When the band kicked off their set with the iconic “Like Rats” it felt like a diesel engine of a tank had ignited in the venue and its treads were in motion, and that the damn band was gonna plow through everything, stopping for nothing. Performance-wise, Broadrick and Green show a professionalism that is almost annoying it is so meticulous, and it’s not easy to relate to. There is no metal or punk bullshit antics in this band. It feels like there are two engineers or scientists of the craft at work on stage, not metal musicians. Their interaction with each other is continuous, to ensure the music is leveling everything and causing enormous havoc, and the messing around, talking to the crowd and general bullshit antics are kept to a bare minimum. The two are just bent over their instruments like blacksmiths of the apocalypse, hammering away at godly and otherworldly steel that glows with the death-bringing heat of a nuclear meltdown. Boadrick’s tone and riffs are fucking godly. Enourmous slabs of buzzing dissonance that cut through the air like mammoth razor blades, slashing all meat and flesh in the room like butter. Ben Green’s pulsing and burning baselines force you to your knees they are so driving and punishing, and there is no doubt in the whole world that this band is, at this point, completely inseparable from drum machines. Godlflesh will probably never again experiment with human drummers, and that is obvious at this point. Simply because, to all effects, this is not human music.
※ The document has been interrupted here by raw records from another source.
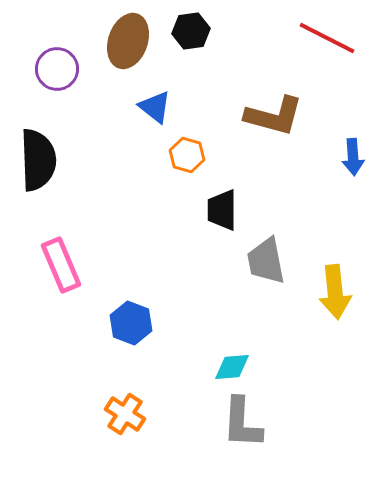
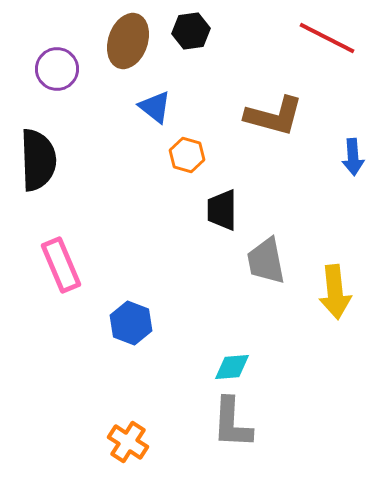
orange cross: moved 3 px right, 28 px down
gray L-shape: moved 10 px left
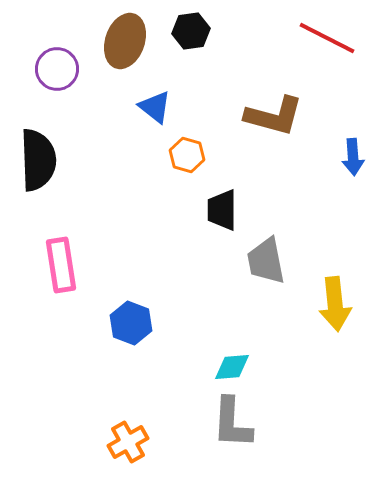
brown ellipse: moved 3 px left
pink rectangle: rotated 14 degrees clockwise
yellow arrow: moved 12 px down
orange cross: rotated 27 degrees clockwise
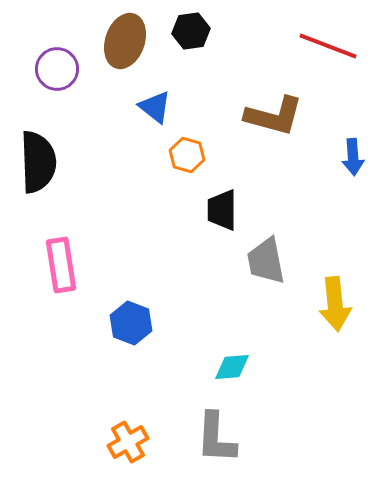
red line: moved 1 px right, 8 px down; rotated 6 degrees counterclockwise
black semicircle: moved 2 px down
gray L-shape: moved 16 px left, 15 px down
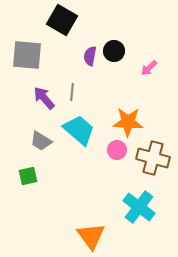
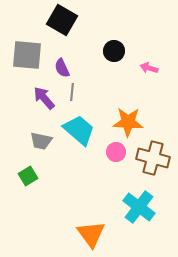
purple semicircle: moved 28 px left, 12 px down; rotated 36 degrees counterclockwise
pink arrow: rotated 60 degrees clockwise
gray trapezoid: rotated 20 degrees counterclockwise
pink circle: moved 1 px left, 2 px down
green square: rotated 18 degrees counterclockwise
orange triangle: moved 2 px up
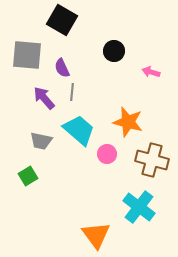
pink arrow: moved 2 px right, 4 px down
orange star: rotated 12 degrees clockwise
pink circle: moved 9 px left, 2 px down
brown cross: moved 1 px left, 2 px down
orange triangle: moved 5 px right, 1 px down
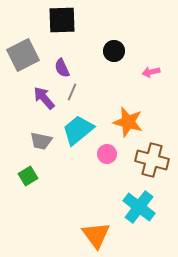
black square: rotated 32 degrees counterclockwise
gray square: moved 4 px left; rotated 32 degrees counterclockwise
pink arrow: rotated 30 degrees counterclockwise
gray line: rotated 18 degrees clockwise
cyan trapezoid: moved 1 px left; rotated 80 degrees counterclockwise
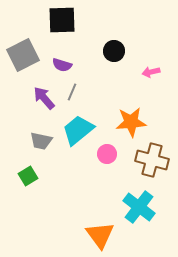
purple semicircle: moved 3 px up; rotated 48 degrees counterclockwise
orange star: moved 3 px right; rotated 20 degrees counterclockwise
orange triangle: moved 4 px right
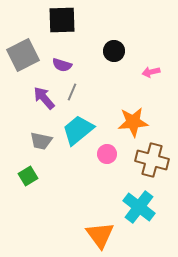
orange star: moved 2 px right
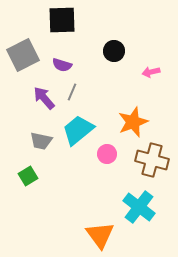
orange star: rotated 16 degrees counterclockwise
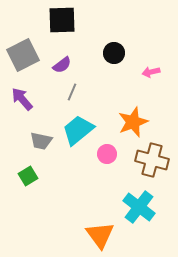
black circle: moved 2 px down
purple semicircle: rotated 54 degrees counterclockwise
purple arrow: moved 22 px left, 1 px down
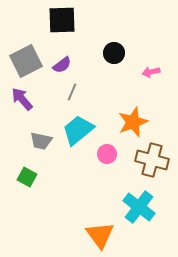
gray square: moved 3 px right, 6 px down
green square: moved 1 px left, 1 px down; rotated 30 degrees counterclockwise
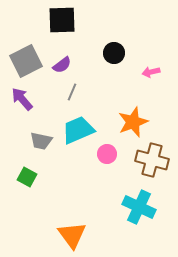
cyan trapezoid: rotated 16 degrees clockwise
cyan cross: rotated 12 degrees counterclockwise
orange triangle: moved 28 px left
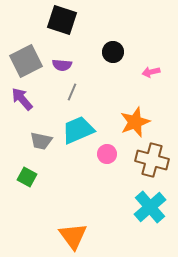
black square: rotated 20 degrees clockwise
black circle: moved 1 px left, 1 px up
purple semicircle: rotated 42 degrees clockwise
orange star: moved 2 px right
cyan cross: moved 11 px right; rotated 24 degrees clockwise
orange triangle: moved 1 px right, 1 px down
This is completely antihuman, it’s the demise of man and some kind of rise of machinery that has figured out a way to waste humans and end their filthy existence for good.
Check out the setlist below, highlights being “Pure”, “Spite”, “Crush My Soul”, the ultra rare cut “Love Is a Dog from Hell” played at the end as an encore, and a fucking colossal “Christbait Rising” that made this Easter Sunday day all that much better. All hail Godflesh, after whitening their superhuman power once again we bow down and salute this monster band that has been changing the way heavy music is made since they day they were born a quarter of a century ago.